__YOUR ASSIGNMENT__
The required result is an exact copy of the lines beginning at the line that contains "Comments feed (137, 1368)" and ending at the last line of the material below.

__DATA RECORDS__
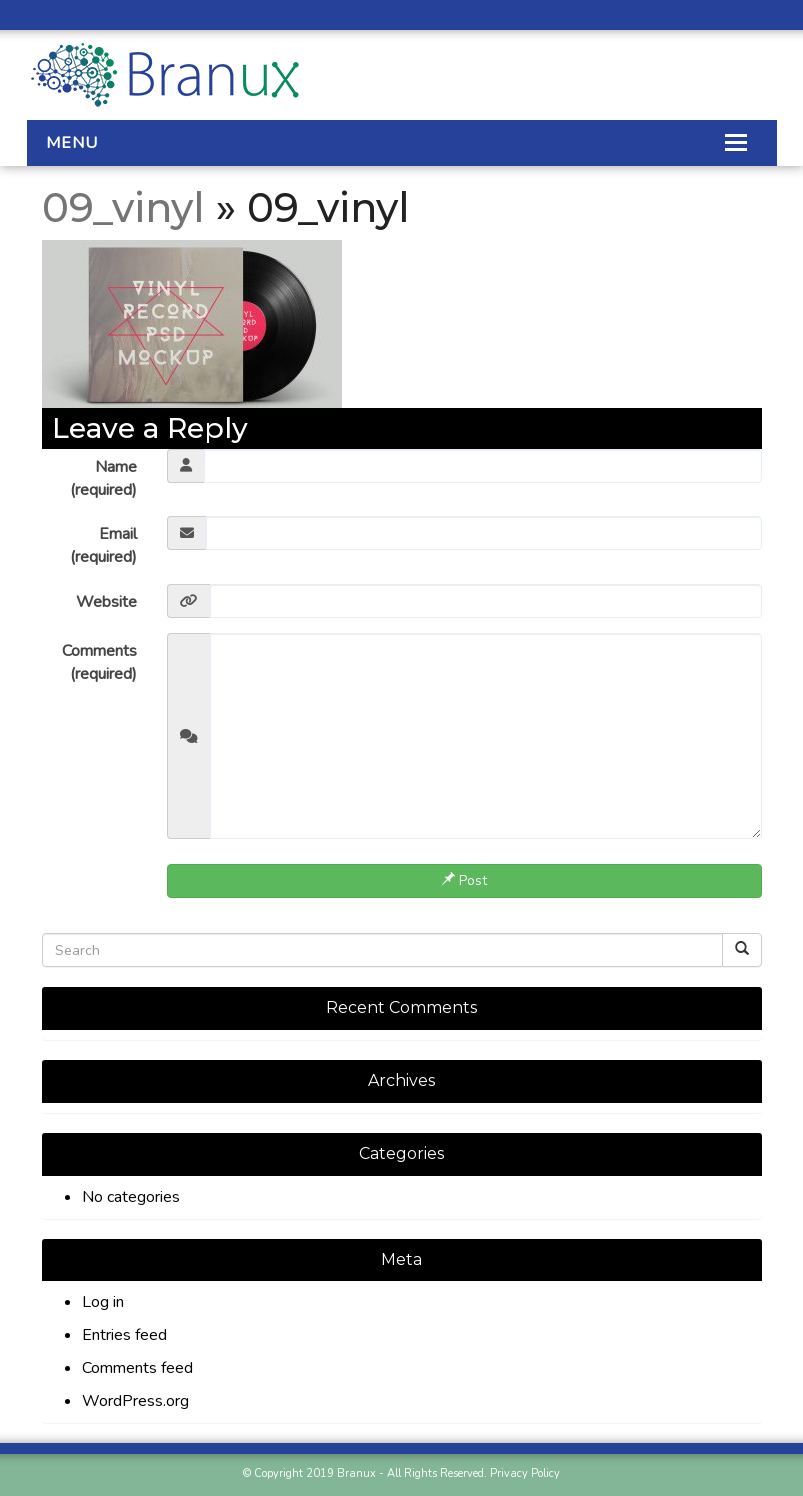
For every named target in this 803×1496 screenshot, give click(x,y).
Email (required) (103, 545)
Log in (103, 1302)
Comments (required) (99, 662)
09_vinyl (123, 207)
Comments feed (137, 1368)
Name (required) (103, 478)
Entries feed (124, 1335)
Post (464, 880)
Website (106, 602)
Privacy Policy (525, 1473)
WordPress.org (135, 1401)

__RESULT OF THIS EXERCISE__
Comments feed (137, 1368)
Name (required) (103, 478)
Entries feed (124, 1335)
Post (464, 880)
Website (106, 602)
Privacy Policy (525, 1473)
WordPress.org (135, 1401)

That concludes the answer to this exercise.